In one embodiment, as shown in fig. 10, there is provided a voice quality inspection apparatus, the voice quality inspection apparatus including a quality inspection result obtaining module, the quality inspection result obtaining module including:
the first acquisition unit is used for setting sampling weight for each keyword type and acquiring sampling coefficient according to the matching coefficient of the sampling weight and the keyword type;
and the second acquisition unit compares the sampling coefficient with a preset matching threshold value to acquire a quality inspection result.
Through the quality inspection result acquisition module, enterprises can analyze and evaluate the importance degree of different keyword types, set sampling weight for each keyword type according to different requirements, and then preset a matching threshold value to comprehensively evaluate the matching result of each keyword type.
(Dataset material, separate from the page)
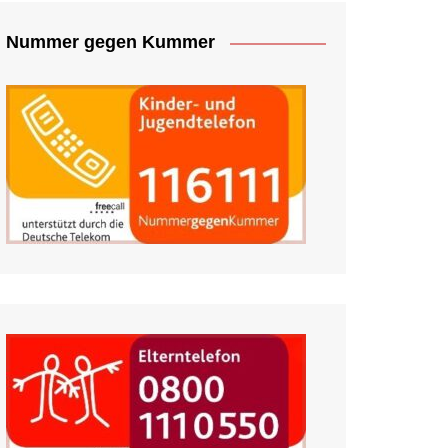
Nummer gegen Kummer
In the first obtaining unit, for example, after obtaining the matching coefficient of each keyword type, presetting a sampling weight of each keyword type, multiplying the matching coefficient of each keyword type by the sampling coefficient of each keyword type correspondingly, and then accumulating to obtain a sampling coefficient, for example, if there are three keyword types, which are respectively a standard keyword, a banned keyword, and an emotion keyword, the matching coefficients of the three keyword types are S1, S2, and S3, the sampling weights of the three keyword types are respectively W1, W2, and W3, the sampling coefficient SP is calculated as: SP-S1W 1+ S2W 2+ S3W 3.
In the second obtaining unit, it is exemplarily explained that after the sampling coefficient is obtained, the sampling coefficient is compared with a preset matching threshold value to obtain a quality inspection result, for example: there are three keyword types, which are a standard keyword, a forbidden word keyword, and an emotion keyword, respectively, matching coefficients of the three keyword types are S ═ { S1, S2, S3}, sampling weights of the three keyword types are W ═ W1, W2, W3}, and then a sampling coefficient calculation SP formula is as follows: and the SP is S1W 1+ S2W 2+ S3W 3, the preset matching threshold expression is T, and if the SP is more than T, the quality detection result is considered to be qualified.
In some implementations, the first obtaining unit further includes: after the matching coefficient of each keyword type is obtained, presetting the sampling weight of each keyword type, correspondingly multiplying the matching coefficient of each keyword type with the sampling coefficient of each keyword type, obtaining the sampling coefficient, and keeping the vector form of the sampling coefficient of each keyword type, for example, there are three keyword types, which are respectively a standard keyword, a forbidden keyword, and an emotion keyword, the matching coefficients of the three keyword types are S ═ S1, S2, S3, the sampling weights of the three keyword types are W ═ W1, W2, W3, then the sampling coefficient SP has the following calculation formula: SP { S1 × W1, S2 × W2, S3 × W3 }.
In some implementations, the second obtaining unit further includes: after obtaining a sampling coefficient in a vector form, presetting a matching threshold in the vector form, and comparing the sampling coefficient in the vector form with the matching threshold in the vector form to obtain a quality inspection result, where for example, there are three keyword types, which are respectively a standard keyword, a forbidden keyword, and an emotion keyword, the matching coefficients of the three keyword types are S ═ S1, S2, S3, and the sampling weights of the three keyword types are W ═ W1, W2, and W3, then the sampling coefficient calculation formula is: the quality inspection result is considered to be qualified if SP { SP1, SP2, SP3} { S1 × W1, S2 × W2, S3 × W3}, and the preset matching threshold expression is T ═ T1, T2, T3}, and if SP1> T1, and SP2> T2, and SP3> T3.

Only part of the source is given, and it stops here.